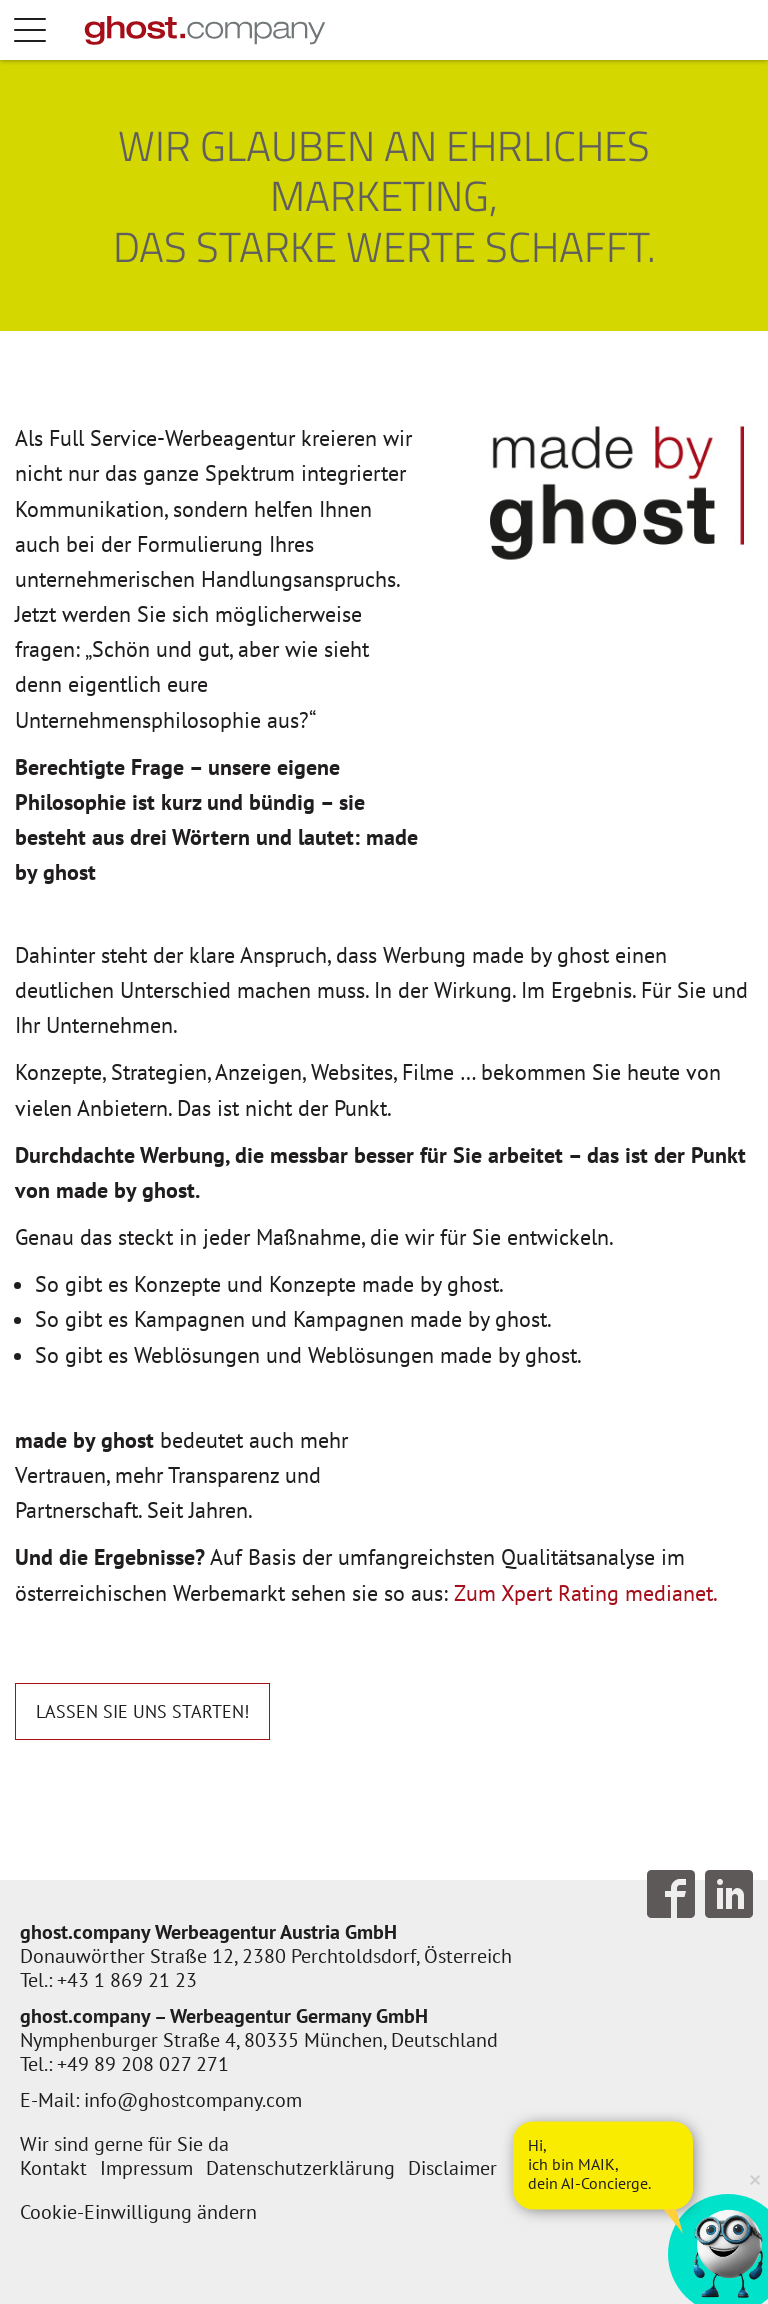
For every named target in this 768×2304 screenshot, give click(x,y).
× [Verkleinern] (755, 2178)
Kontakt (53, 2168)
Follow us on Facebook (671, 1894)
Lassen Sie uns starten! (142, 1711)
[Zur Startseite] (205, 30)
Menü (50, 30)
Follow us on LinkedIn (729, 1894)
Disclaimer (452, 2168)
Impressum (146, 2168)
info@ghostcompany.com (193, 2100)
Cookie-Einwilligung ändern (138, 2212)
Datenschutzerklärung (300, 2168)
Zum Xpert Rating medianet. (586, 1593)
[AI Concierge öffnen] (603, 2165)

####

Exercise aim -> Return exactly the lines from the line bearing "Disclaimer (452, 2168)" to the end of the records, inclusive of both; include no other lines.

Written solution ->
Disclaimer (452, 2168)
Impressum (146, 2168)
info@ghostcompany.com (193, 2100)
Cookie-Einwilligung ändern (138, 2212)
Datenschutzerklärung (300, 2168)
Zum Xpert Rating medianet. (586, 1593)
[AI Concierge öffnen] (603, 2165)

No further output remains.